National Council of Teachers of Mathematics 2012 Research Presession

Please note: The NCTM conference program is subject to change.

120- Open Questions Generate a Culture of Sense-Making Reasoning and Proving

Wednesday, April 25, 2012: 1:00 PM-2:30 PM
Salon I/J/K/L 4 (Philadelphia Marriott Downtown)
Principles and Standards for School Mathematic (NCTM, 2000) calls for mathematical reasoning and proof to play a role at all grade levels.  Since this publication, Focus on High School Mathematics: Reasoning and Sense Making (NCTM, 2009) has described a classroom culture where reasoning and sense making are intertwined across the continuum from informal observations to formal deductions.

Unfortunately, outside of high school geometry students experience little if any exposure to proving (Ball, et al, 2002; Knuth, 2002b; Wu, 1996), and considerable literature has shown that students often leave their high school geometry course with a narrow understanding of the role of proof (Chazan, 1993; Knuth, 2002a; Martin and Harel, 1989; Martin and McCrone, 2001).  Moreover, school proving experiences, when they occur, are often formal and do not connect well with other types of mathematical study such as exploration, problem solving, and discovery, to name a few.

Yet authors such as Hanna (2000) and deVilliers (1999) describe numerous roles proof can play in school mathematics, including: verification, explanation, systematization, discovery, communication, construction, and exploration of mathematics. Weber (2009) discusses how proving is related to problem solving. A disheartening finding of Knuth (2002) is that many high school teachers view proof in a limited pedagogical way—that it is a topic of study primarily for verifying truth.  This novice’s view of proof may come from the teachers’ own proof experience. Schoenfeld (1985) argues that "[f]or most students proof lacks purpose: students engage in argument only to confirm something that is intuitively obvious, in which case proof is redundant, or to verify something they are told in which case proof is arcane."  Other researchers have noted this problem.  Martin and McCrone (2001) assert that when students are asked only to prove statements they already believe to be true, they fail to develop an appreciation for the learning and explanatory role of proof.

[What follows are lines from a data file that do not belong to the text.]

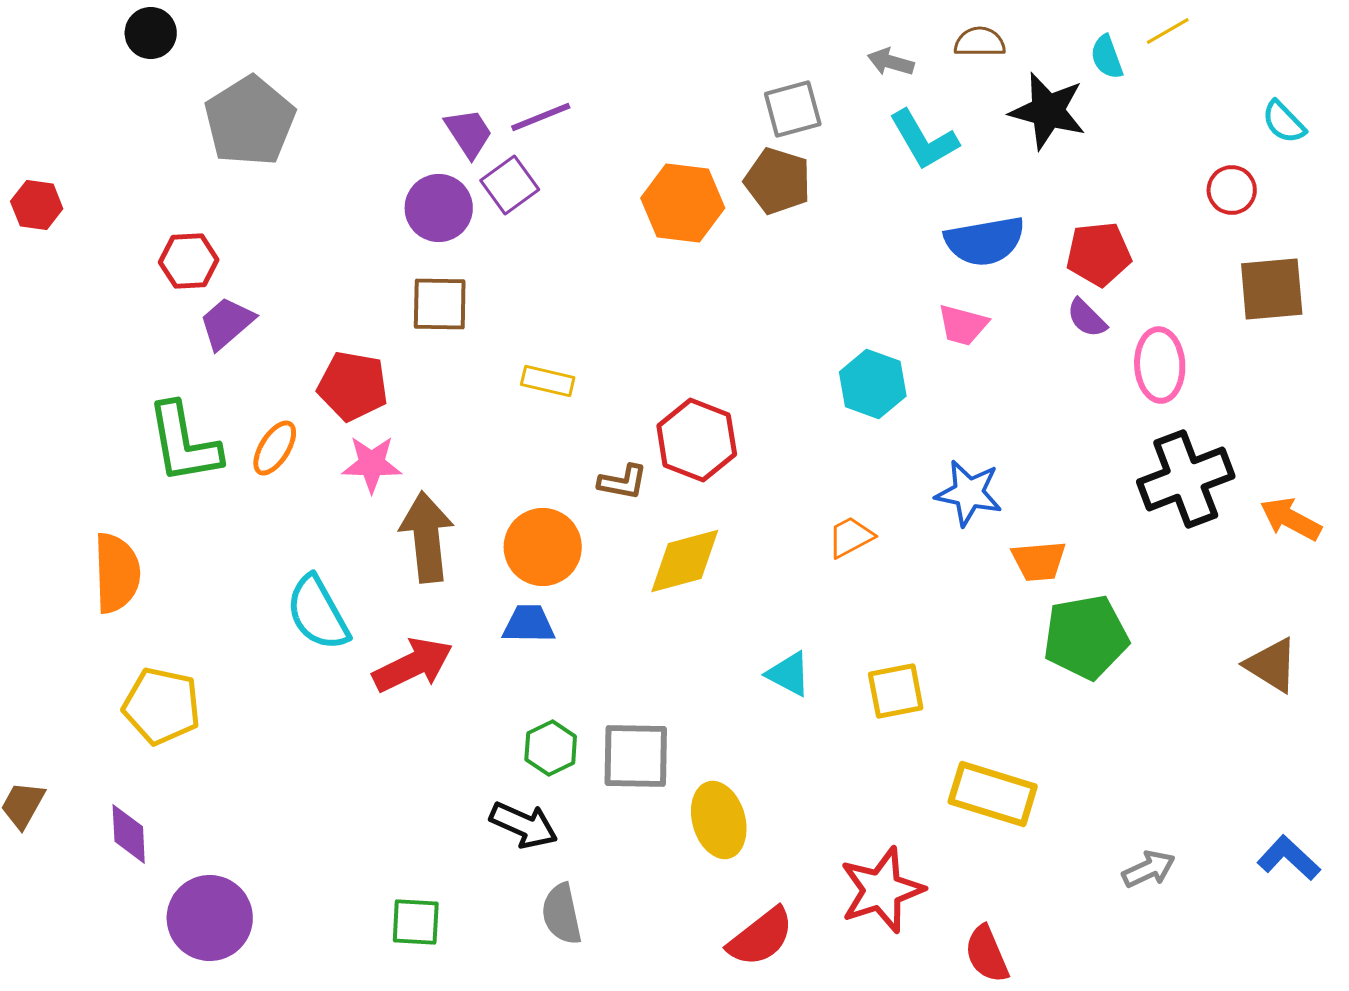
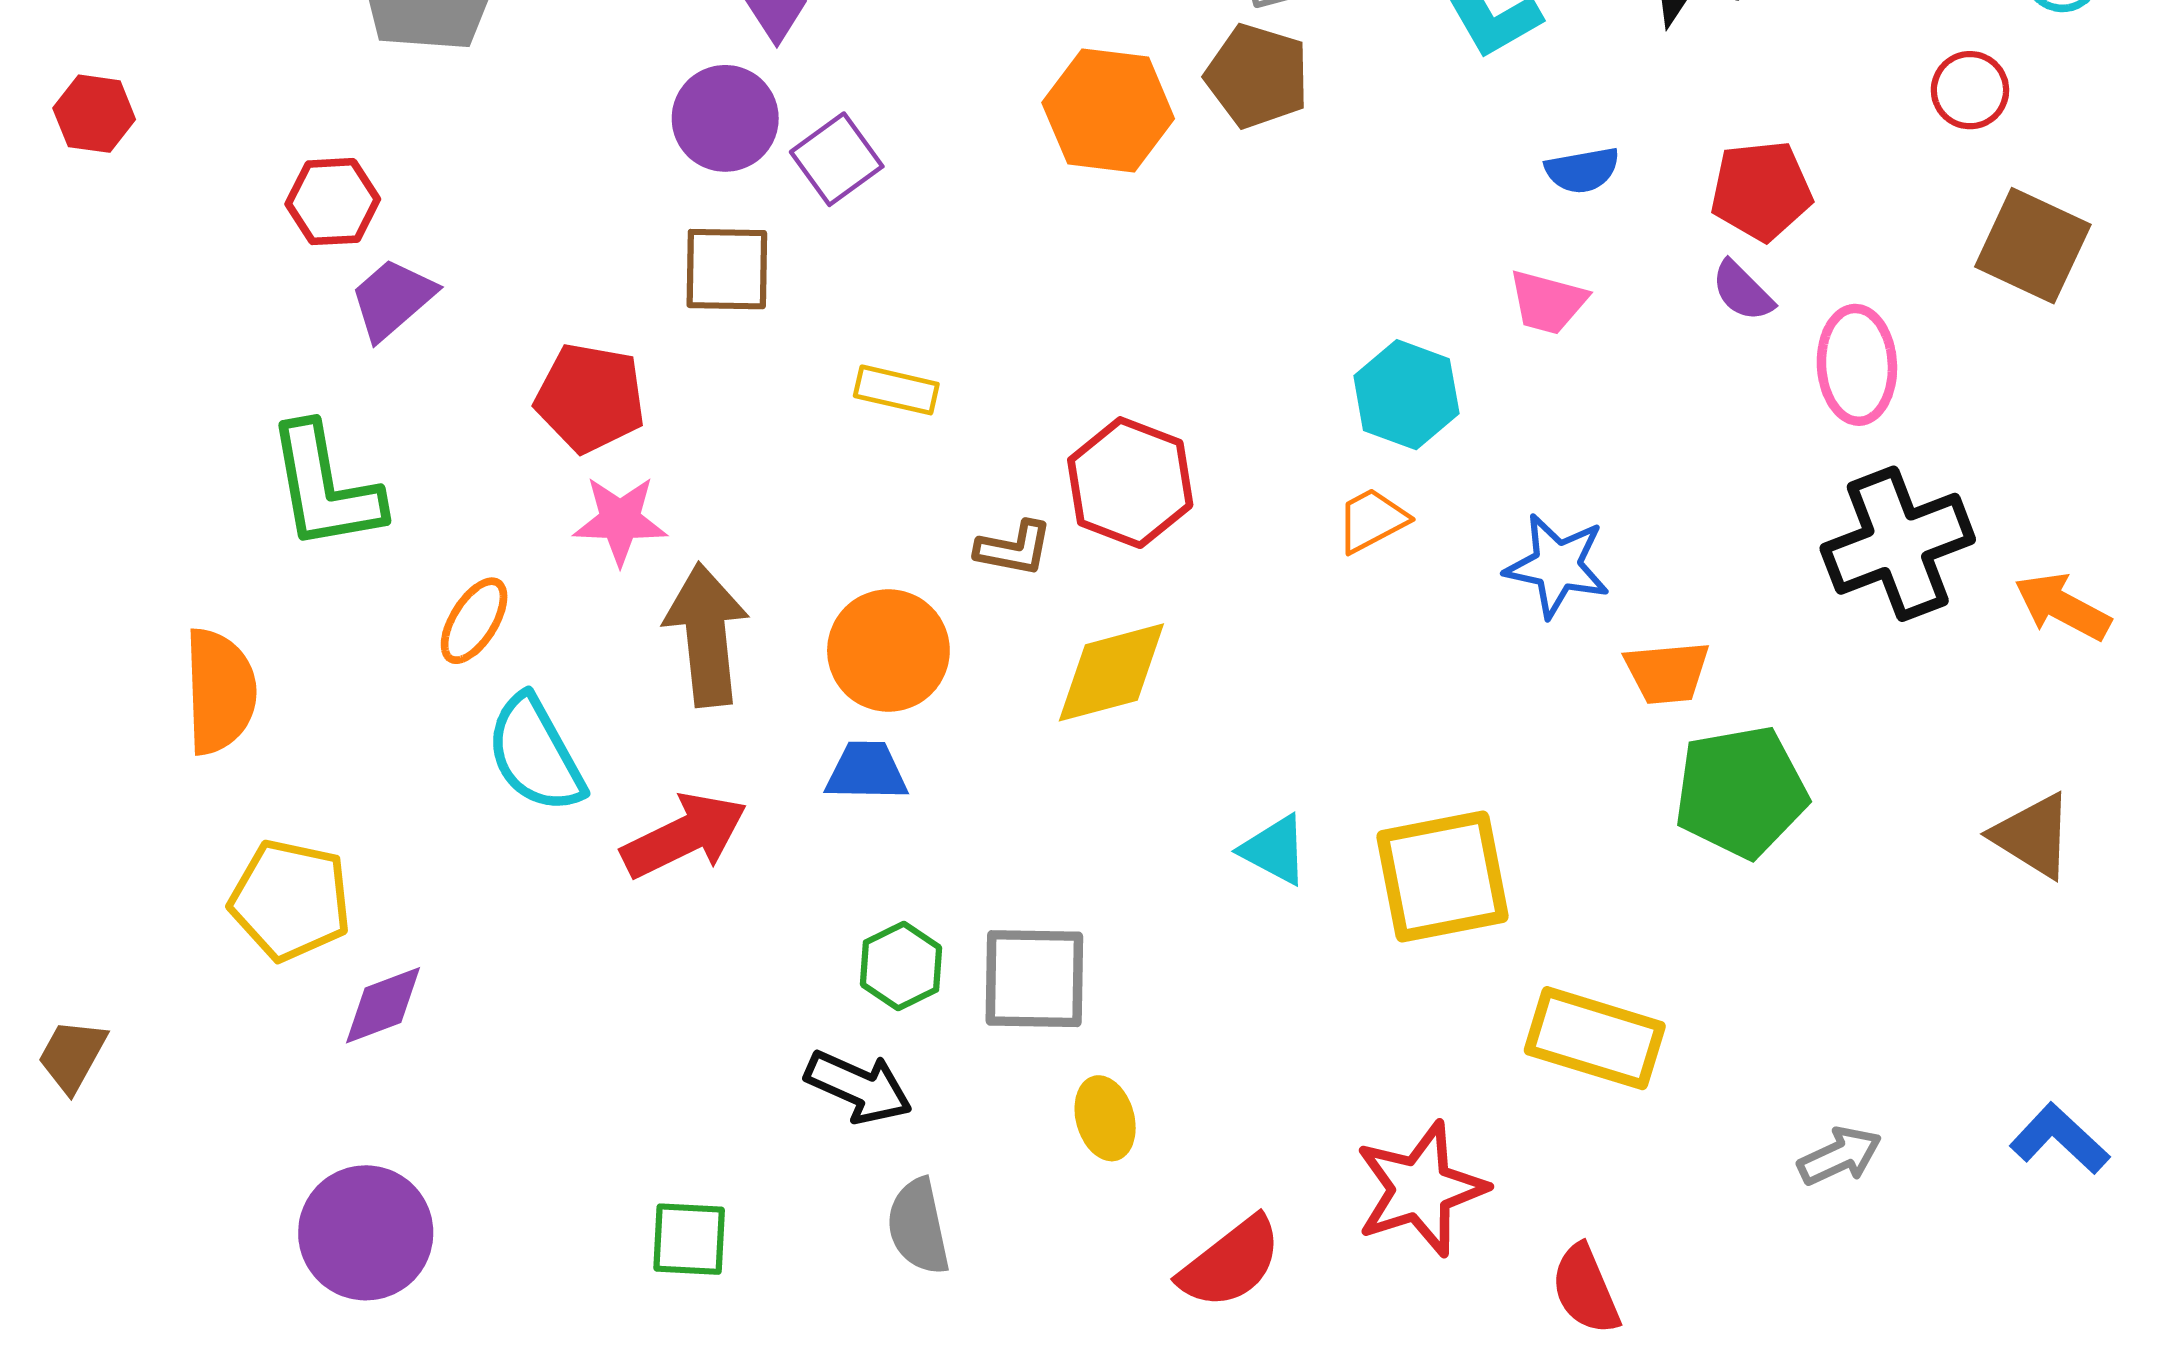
purple square: (510, 185) -> (837, 159), moved
blue semicircle: (985, 241) -> (1582, 170), size x0.6
brown square: (1272, 289) -> (2033, 246), turned 30
orange ellipse: (275, 448) -> (474, 621), moved
orange trapezoid: (851, 537) -> (1372, 520), moved
yellow square: (896, 691) -> (1443, 877), size x1.5
yellow ellipse: (719, 820) -> (1105, 1118), moved, size x0.7
purple diamond: (129, 834) -> (383, 1005), moved, turned 72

To address this problem, the author of this talk has conducted three iterations of a teaching experiment to find ways to engage pre-service teachers in a task that expands their understanding of the role of proving, reasoning, and sense making in mathematics and particularly in the mathematics classroom. By presenting an open question, providing the right amount of scaffolding, and giving students more than a month to address in the question, numerous roles of proving and reasoning discussed in the literature emerged.

From the three iterations of this type of task (here “task” is defined to be all the student actions centered on addressing the question posed), the author has learned a great deal about common themes that emerge. A great deal has also been learned about such tasks’ potential for expanding learners’ understanding of the importance, power, and potential of reasoning, proving, and sense-making in mathematical thinking. Moreover, a great deal has been learned about how informal reasoning and formal reasoning intertwine to support mathematical investigation and problem solving.

Data; including student collective discourse from an online environment, videotapes of classroom discourse, and students’ written work; will be presented. Analysis of this data reveals how students:  

  1. Developed a collective understanding the question posed.
  2. Developed an answer to the question.
  3. Determined what support (e.g. axioms, definitions, and other prior results) were needed to justify their responses.
  4. Developed a variety of approaches: recursive, algebraic, pattern recognition.
  5. Addressed impossibility theorems as well as possibility theorems.
  6. Used inductive reasoning to move toward deductive reasoning.
  7. Develop a self-motivated level of rigor, e.g. created a social-culture nature of proof (Stylandies (2007)).

Participants and the presenter will then engage in collect reflection and discourse on the following questions:

  1. How can the data collection process and subsequent analysis be refined?
  2. How can the structure and delivery of the teaching experiment be improved?
  3. What is the potential of the approach and findings for broader impact?
Lead Speaker:
David A. Yopp


Description of Presentation:

The speaker will present findings from an experiment that engaged preservice teachers in tasks that expanded their understanding of the roles of proof and reasoning. An open question, the right amount of scaffolding, and giving students more than a month to address the question brought out numerous roles discussed in the literature.